Summit Entertainment is taking advantage of the mega-grossing "Twilight Saga" series before it concludes in 2013 by refinancing its $800 million debt.
On Wednesday afternoon, Summit received a B rating — a solid but cautious grade — from Standard & Poors. Earlier in the day, Moody’s Investor Service gave the company a B1.
The rating arrives while the "Twilight Saga" series continues to rack up big grosses, putting Summit in a comparatively strong position.
Receiving a rating means that Summit can issue bonds, which would allow the company would pay a lower interest rate than it currently does.
According to Standard & Poors, "We regard Summit's business risk profile as vulnerable because of its narrow business focus, revenue concentration on one movie franchise, and earnings volatility from the timing of hit movie releases."
Standard & Poors also said that Summit has "an aggressive financial risk profile" because it is especially dependent on the two remaining "Twilight" films.

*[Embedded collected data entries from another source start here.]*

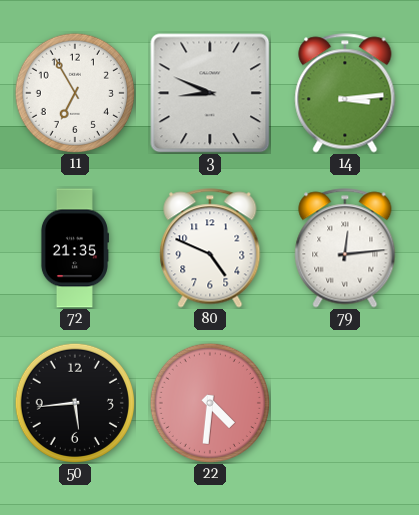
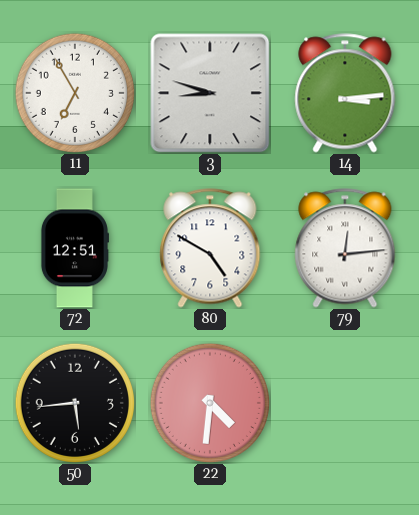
3: 8:49 -> 8:48
72: 21:35 -> 12:51
80: 4:49 -> 4:50
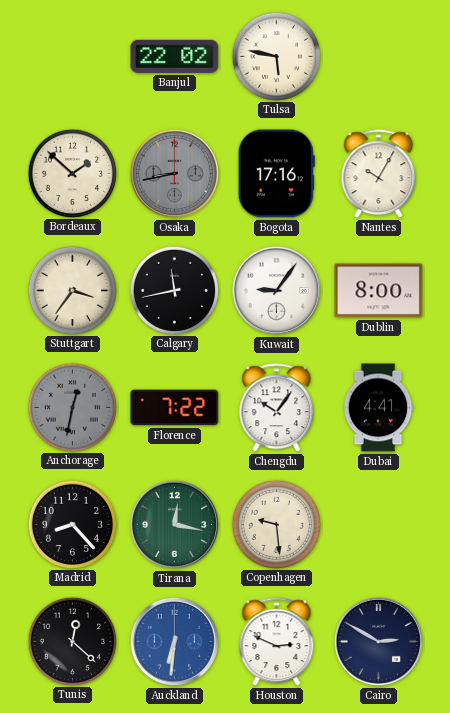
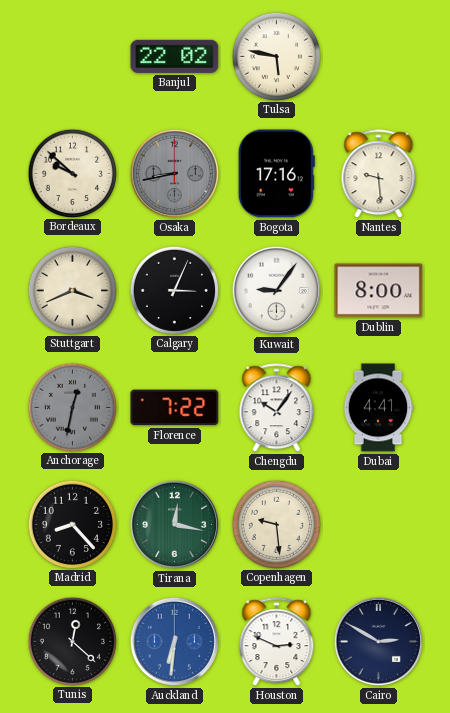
Bordeaux: 1:52 -> 9:52
Nantes: 10:05 -> 9:29
Stuttgart: 3:36 -> 3:41
Calgary: 11:43 -> 3:04
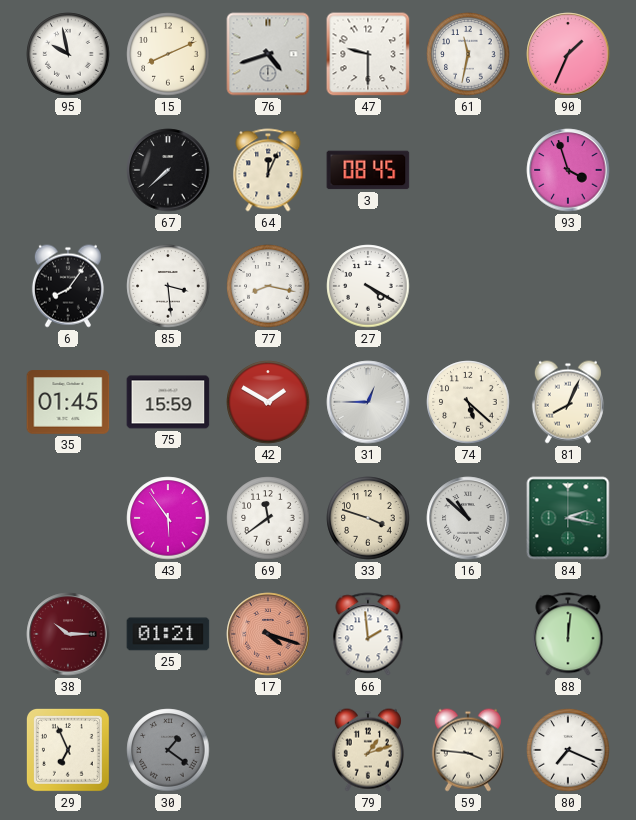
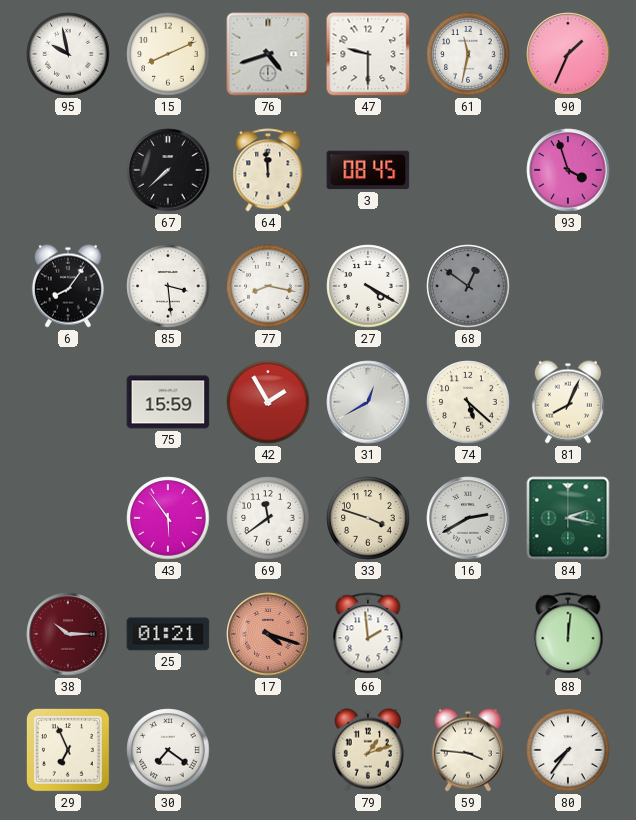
64: 12:04 -> 11:59
68: none -> 12:51
35: 01:45 -> none
42: 1:50 -> 1:55
31: 12:45 -> 12:40
16: 10:52 -> 2:40
30: 1:21 -> 7:21
30 dial: grey -> white
80: 7:19 -> 7:36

Marla Backer, an analyst with Hudson Square Research, said Moody's B1 is “clearly a speculative grade rating which makes sense, but it’s squarely in the middle to the high end of those speculative ratings.”
Getting ratings also could position Summit for an initial public offering.
An individual close to Summit warned against reading too much into the bond rating. Rather, the source said Summit is flush with money from the "Twilight" series and, consequently, is in a position to borrow money at better terms.
“This is not portending something else,” the individual said. “They’re renegotiating the terms of how they use their money.”
Summit has expressed interest in expanding into television or other areas.
Laura Martin, an analyst with Needham & Co., said the B1 rating is strong.
“It should lower their cost of capital overall,” she said. “It doesn’t address the strategic issues. This is just a form of financing. It addresses financing issues in the future, but not strategic issues like, what are they going to do post-Twilight.”
Moody’s expressed some concern about what Summit will do after the Twilight series ends.
"Summit's B1…reflects the inherent high risk associated with the film business and the company's dependence on new filmproduction, recognizing its modest library portfolio size," Moody's wrote.